Ask Me Anything (AMA) session on Common Voice Variants for Languages

Hey Common Voice Community,

Save the date !

:partying_face: We would like to invite you to our Ask Me Anything (AMA) session on the New Common Voice Language Variants with Francis, Lingustic Advisor for Common Voice. Taking place on the 24th January, 2-3pm UTC.

See timezones: January 24, 2022January 24, 2022

Background: Language, Variants and Accents

We want to make Common Voice more lingusticaly inclusive we are inviting Communities to take part in determining variants for their langauges. Learn more about the the inclusion of variants onto Common Voice on our blog.

To support language communities in submitting their suggestions, please review the community guidance. Please read the guidelines in full and then discuss with your community groups.

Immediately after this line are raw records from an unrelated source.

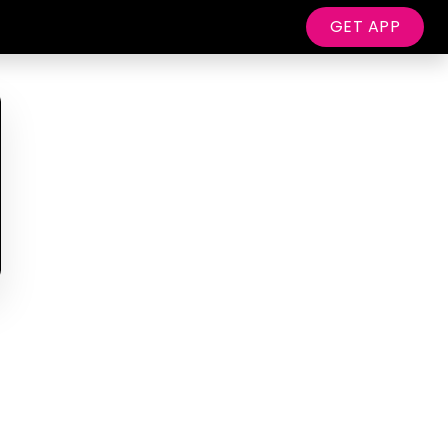
GET APP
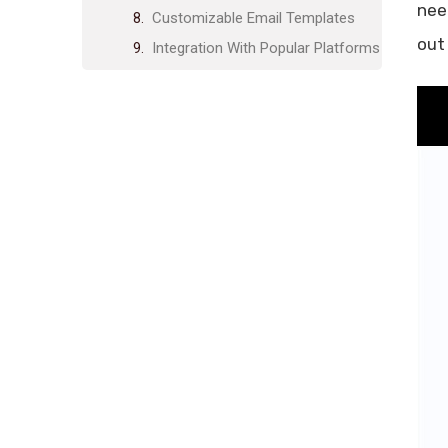
nee
Customizable Email Templates
out
Integration With Popular Platforms
Enhanced Security Features
Pricing And Affordability
Inboxplus Lifetime Deal Overview
Comparison With Subscription-
based Competitors
Value For Money Analysis
Pros And Cons Based On Real-
world Usage
Pros Of Using Inboxplus
Cons Of Using Inboxplus
Recommendations For Ideal
Users And Scenarios
Who Will Benefit Most From
Inboxplus?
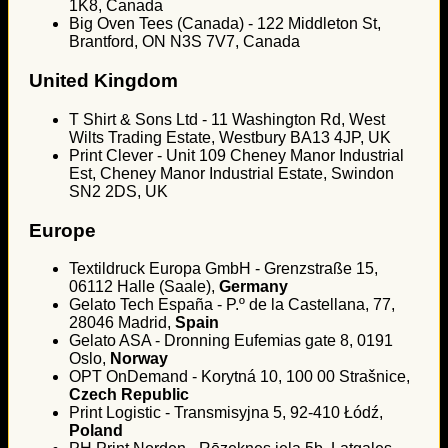
1K8, Canada
Big Oven Tees (Canada) - 122 Middleton St,
Brantford, ON N3S 7V7, Canada
United Kingdom
T Shirt & Sons Ltd - 11 Washington Rd, West
Wilts Trading Estate, Westbury BA13 4JP, UK
Print Clever - Unit 109 Cheney Manor Industrial
Est, Cheney Manor Industrial Estate, Swindon
SN2 2DS, UK
Europe
Textildruck Europa GmbH - Grenzstraße 15,
06112 Halle (Saale),
Germany
Gelato Tech España - P.º de la Castellana, 77,
28046 Madrid,
Spain
Gelato ASA - Dronning Eufemias gate 8, 0191
Oslo,
Norway
OPT OnDemand - Korytná 10, 100 00 Strašnice,
Czech Republic
Print Logistic - Transmisyjna 5, 92-410 Łódź,
Poland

Once your language community has discussed and decided on which variants you’d like to support, please submit your choices via this google form before the 31st January 23:00 UTC.

You can pre-submit questions from Friday 20th January 10:30am UTC

Any questions, we are unable to answer live will be followed up with on a later date. Please abide by the Community Participation Guidelines, when proposing questions.

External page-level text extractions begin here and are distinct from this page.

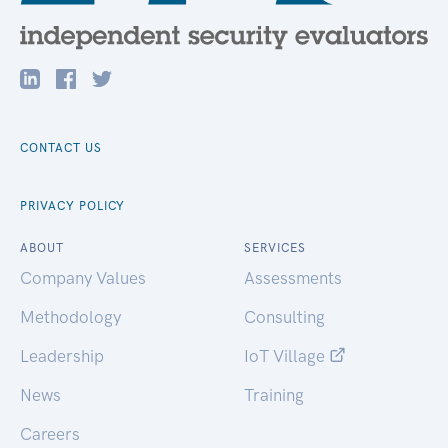
CONTACT US
PRIVACY POLICY
ABOUT
SERVICES
Company Values
Assessments
Methodology
Consulting
Leadership
IoT Village
News
Training
Careers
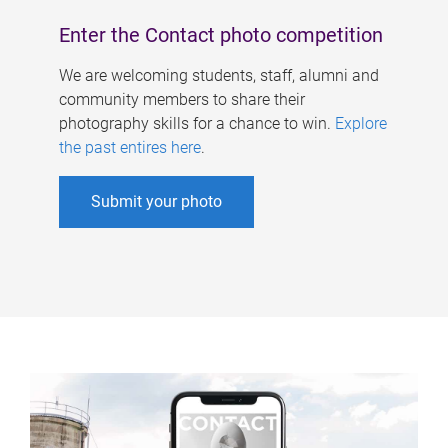
Enter the Contact photo competition
We are welcoming students, staff, alumni and
community members to share their
photography skills for a chance to win.
Explore
the past entires here
.
Submit your photo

We look forward to answering your questions :sparkles: Any questions not answered within the hour, will be followed up.


Question 1: How will it be incorporated into the software? Will it divide current language datasets or will it be an option like accent, selected by the user? How will this affect already existing data?

Francis’ response

It will be an option like accent, which is selected by the user on their profile page. Another column in the database. Previous releases will not have the variant annotation added. Contributors will be able to change variants in their profile, much like they can change accent/s, but previous dataset releases will not be retroactively changed.

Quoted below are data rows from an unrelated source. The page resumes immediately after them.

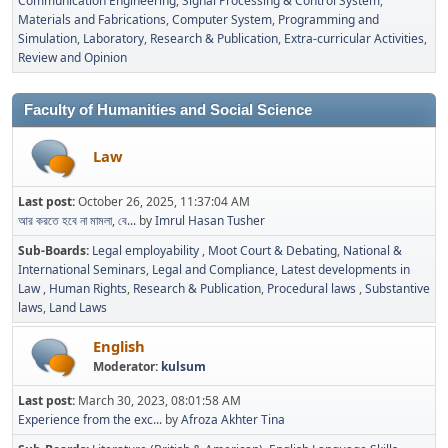
Communication Engineering
Signal Processing & Control System
Materials and Fabrications
Computer System, Programming and
Simulation
Laboratory
Research & Publication
Extra-curricular Activities
Review and Opinion
Faculty of Humanities and Social Science
Law
Last post:
October 26, 2025, 11:37:04 AM
আর করতে হবে না মামলা, বে...
by
Imrul Hasan Tusher
Sub-Boards
Legal employability
Moot Court & Debating
National &
International Seminars
Legal and Compliance
Latest developments in
Law
Human Rights
Research & Publication
Procedural laws
Substantive
laws
Land Laws
English
Moderator:
kulsum
Last post:
March 30, 2023, 08:01:58 AM
Experience from the exc...
by
Afroza Akhter Tina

Variant’s will be available in peoples profile page only for now but later in the year we will likely expand to the speak interface.


Question 2: In some variants the text-corpus is also affected. How will you handle these?

Francis’ response

This is true, in many of the cases as well as being spoken variants there will be written variants and these two will be related. We understand that written variants are also important and we intend to look at that at some point this year. There will be plenty of opportunity for community members express their interest in this so watch this space!


Question 3: In my understanding, we are trying to build models which can understand even foreign speakers (L1+L2+L3). How can we use variant info - except for testing perhaps?

Francis’ response

If the question is how should variants be applied to L2+ speakers, this will be down to the individual user, they will have the option of specifying an accent and also a variant. For example a French speaker who is speaking Mexican Spanish would use Mexican Spanish as the (hypothetical) variant, but they would be free to specify their accent as a French accent.

There are a few ways I could imagine the new metadata would be used, and probably many more that I can’t imagine. Aside from testing (as you note), it could be used for balancing training data, or doing multi-task learning. So far there has been little research into this, but the Common Voice dataset will enable that and hopefully improve speech recognition for everyone!


Question 4: With the mainly synthetic borders of nation-states of the pre-21th century, the concept is very politic and even that changes in time so does the language/variant itself. Variants are mainly location-based and with borders in hand, L2 languages got mixed with other L1/L2 languages of that area. (Ex: Turkish on Balkans got mixed with other Balkan languages). There is no hard line between a new language - a variant or accent, how can it be decided?

Francis’ response

Disclaimer: I’m not part of the Mozilla team, so can’t say anything about legal issues about countries and borders etc.

You are absolutely right, geography and territory is political, and every system that tries to categorise language by geography is inherently political. Even beyond that, variants can capture other kinds of variation such as cultural or historical.

We acknowledge this, but also need to ensure the dataset is interoperable and scalable - codes are a simple way to make sure MCV is easy to use. BCP-47 was chosen because it is arguably the most flexible and customisable convention around, and would give the community a lot of control. In the rare situation that BCP-47 couldn’t accomodate a variant, we would work with the community to support them to find another way to express it.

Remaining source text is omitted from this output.